4) Create an experience worth returning to
If we want people to return to learning over and over again, it needs to provide a user experience that is second to none. We must strive to produce learning experiences to remember rather than merely providing people with information. The best way for us to form a habit is by being consistent. Consistently returning to self-directed learning at a specific time each day, or within a specific context, will encourage people to form a healthy learning habit. Behavioural triggers like mobile notifications and nudges encourage people to keep returning to learning.
5) Keep the bigger picture in mind
We need to think about the overarching structures when trying to give people the tools they need to take charge of their own learning. Author James Clear sums it up when he explains that we should focus on our ‘system’, not just our goals.
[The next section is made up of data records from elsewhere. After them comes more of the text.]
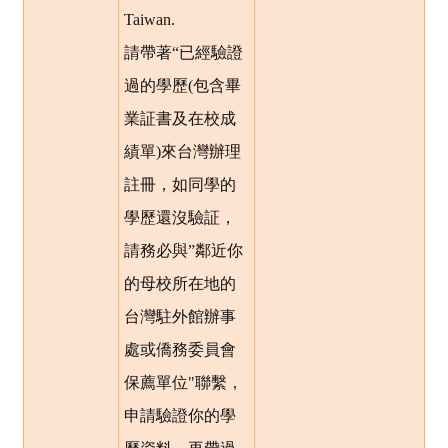
Taiwan.
請帶著“已經驗證
過的學歷(包含畢
業証書及在校成
績單)來台灣辦理
註冊，如同學的
學歷還沒驗証，
請務必與”鄰近你
的母校所在地的
台灣駐外館辦事
處或僑務委員會
保薦單位"聯繫，
申請驗證你的學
We’ve already discussed the need to have a goal in place, but there needs to be a structured system in place to help reach it.
When I was teaching, I taught my students to see that the greatest value is often in the ‘doing.’ When devising a piece of theatre in a group together, for example. They struggled to grasp my belief that the performance was just a nice by-product of all the rehearsal, reiteration and revaluation they’d been doing for months.
Whether you call it a journey, process or system – arguably, this is where the richest and meaningful learning takes place. Let learners experiment and play. Engage their intrinsic curiosity rather than forcing it down their throats. Provide them with a category of resources they can click on if they like. That’s all self-directed learning.
A sense of self
Overall, we need to start seeing the bigger picture of change within people’s working lives, offering them the space for meaningful opportunities to learn independently. The learning has to be worth returning to or must be at the moment of need so that we can all form our own personal learning rituals and habits. If you want to step up to this challenge, you can follow some of the methods we’ve outlined in this blog. Let’s stop designing only one type of learning intervention. Instead, direct yourself towards learning how to champion a self-directed learning culture.